EX-23.2 16 a2012q4ex23-2kpmgconsent.htm EXHIBIT 23.2 2012 Q4 EX 23.2 KPMG Consent


EXHIBIT 23.2

Consent of Independent Registered Public Accounting Firm

We consent to the incorporation by reference in the registration statements on Form S-3 (File Nos. 333-143026, 333-158473) and S-8 (File Nos. 333-17073, 333-50353, 333-71249, 333-102545, 333-103341, 333-111170, 333-120620, 333-133667, 333-135459, 333-140091, 333-148357, 333-159711, 333-167536, 333-167536a, 333-171717, 333-179592) of Micron Technology, Inc. of our audit report dated October 9, 2012, with respect to the balance sheets of Inotera Memories Inc. as of December 31, 20010 and 2011, and the related statements of operations, changes in stockholders' equity, and cash flows for each of the years in the three-year ended December 31, 2011, which report appears in the August 30, 2012 annual report on Form 10-K of Micron Technology, Inc.

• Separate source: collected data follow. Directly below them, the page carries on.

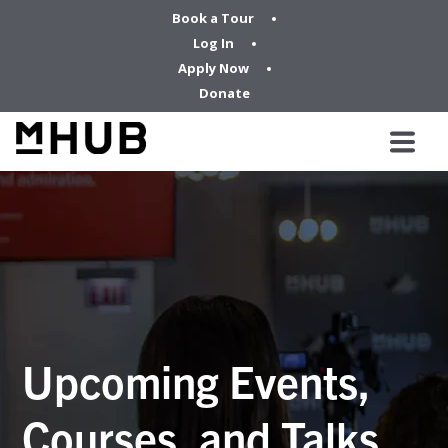
Book a Tour
Log In
Apply Now
Donate
Upcoming Events,
Courses, and Talks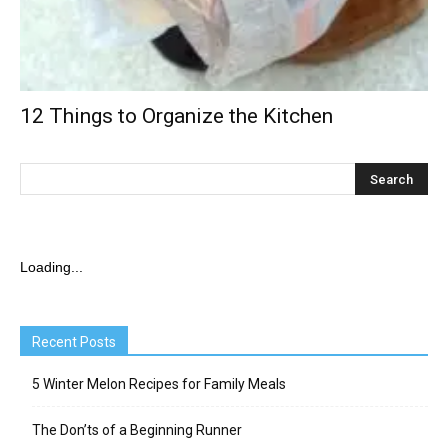
12 Things to Organize the Kitchen
Loading...
Recent Posts
5 Winter Melon Recipes for Family Meals
The Don’ts of a Beginning Runner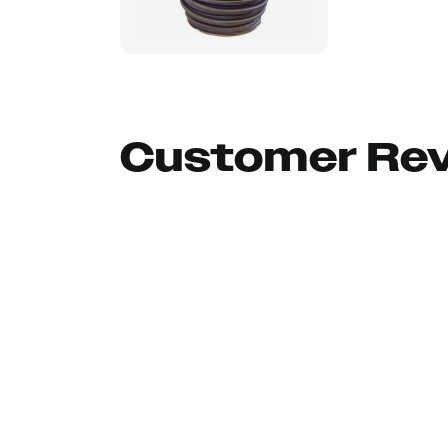
Customer Re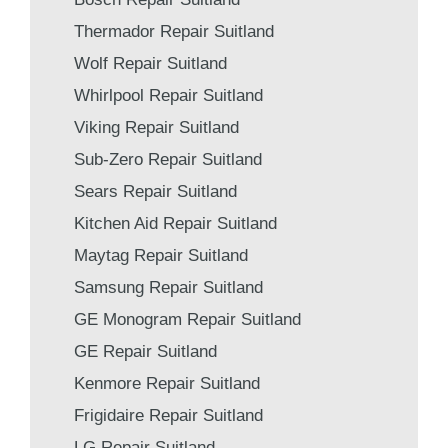
Thermador Repair Suitland
Wolf Repair Suitland
Whirlpool Repair Suitland
Viking Repair Suitland
Sub-Zero Repair Suitland
Sears Repair Suitland
Kitchen Aid Repair Suitland
Maytag Repair Suitland
Samsung Repair Suitland
GE Monogram Repair Suitland
GE Repair Suitland
Kenmore Repair Suitland
Frigidaire Repair Suitland
LG Repair Suitland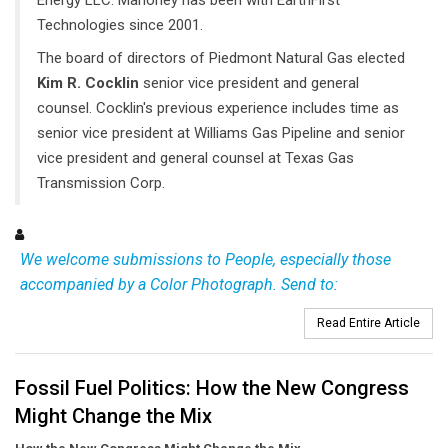
Technologies since 2001.
The board of directors of Piedmont Natural Gas elected
Kim R. Cocklin
senior vice president and general
counsel. Cocklin's previous experience includes time as
senior vice president at Williams Gas Pipeline and senior
vice president and general counsel at Texas Gas
Transmission Corp.
We welcome submissions to People, especially those
accompanied by a Color Photograph. Send to:
Read Entire Article
Fossil Fuel Politics: How the New Congress
Might Change the Mix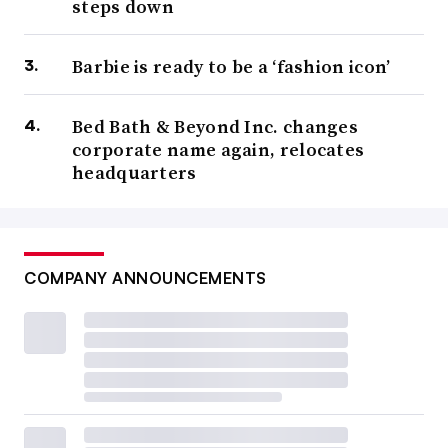
steps down
Barbie is ready to be a ‘fashion icon’
Bed Bath & Beyond Inc. changes
corporate name again, relocates
headquarters
COMPANY ANNOUNCEMENTS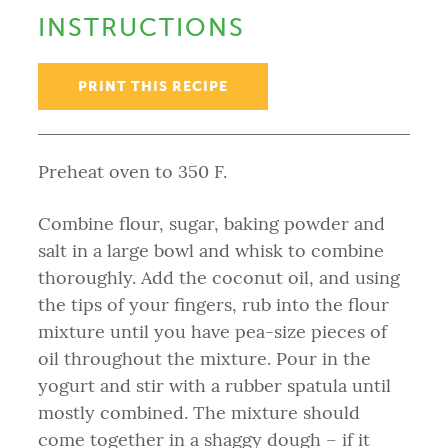
INSTRUCTIONS
PRINT THIS RECIPE
Preheat oven to 350 F.
Combine flour, sugar, baking powder and
salt in a large bowl and whisk to combine
thoroughly. Add the coconut oil, and using
the tips of your fingers, rub into the flour
mixture until you have pea-size pieces of
oil throughout the mixture. Pour in the
yogurt and stir with a rubber spatula until
mostly combined. The mixture should
come together in a shaggy dough – if it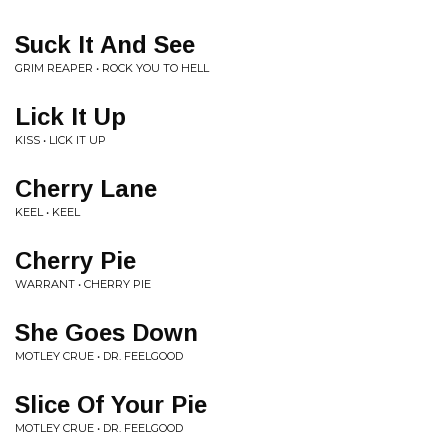
Suck It And See
GRIM REAPER • ROCK YOU TO HELL
Lick It Up
KISS • LICK IT UP
Cherry Lane
KEEL • KEEL
Cherry Pie
WARRANT • CHERRY PIE
She Goes Down
MOTLEY CRUE • DR. FEELGOOD
Slice Of Your Pie
MOTLEY CRUE • DR. FEELGOOD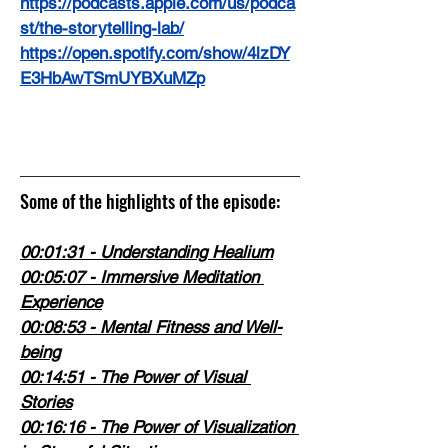
https://podcasts.apple.com/us/podca
st/the-storytelling-lab/
https://open.spotify.com/show/4lzDY
E3HbAwTSmUYBXuMZp
Some of the highlights of the episode:
00:01:31
 - Understanding Healium
00:05:07
 - Immersive Meditation 
Experience
00:08:53
 - Mental Fitness and Well-
being
00:14:51
 - The Power of Visual 
Stories
00:16:16
 - The Power of Visualization 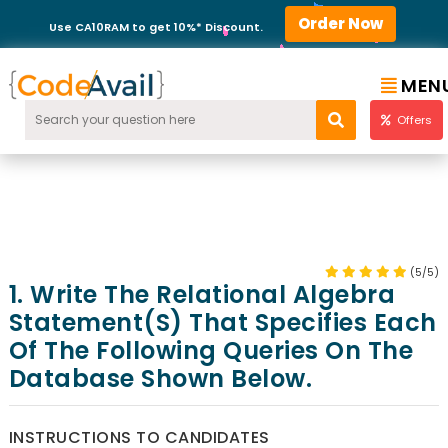
Order Now
Use CA10RAM to get 10%* Discount.
MEN
Offers
(5/5)
1. Write The Relational Algebra
Statement(s) That Specifies Each
Of The Following Queries On The
Database Shown Below.
INSTRUCTIONS TO CANDIDATES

Our report contains an explanatory paragraph that states that as further described in Notes 14 and 27(g) to the financial statements, Inotera Memories Inc. did not maintain a minimum current ratio of 1:1 and a maximum debt to equity ratio of 1.5:1 at December 31, 2011, as part of the financial covenants originally required of Inotera Memories Inc. under its syndicated bank loan agreements. On June 8, 2012, the syndicate banks formally agreed to waive the requirement of the Company to comply with its financial loan covenants for the financial statement year ended December 31, 2011. However, the Company was unable to maintain the same ratios as of June 30, 2012 and has until November 30, 2012 to cure the breach. In July 2012, the Company has submitted a request for a waiver from complying with these financial covenants, so that the managing bank can convene a meeting of the Banks to consider whether to grant such waiver. The potential consequences to the Company of a violation of any of its financial covenants pursuant to its syndicated bank loan agreements are also described in Notes 19(b)(iii) and 27(g) to the financial statements.

Our report contains an explanatory paragraph that states effective January 1, 2009, Inotera Memories Inc. adopted the newly revised SFAS No. 10 “Inventories”, under which, the unallocated fixed overhead and direct labor cost of NT$12,903,228 thousand and gain from price recovery of inventories of NT$1,767,684 thousand were charged to costs of goods sold for the year ended December 31, 2009.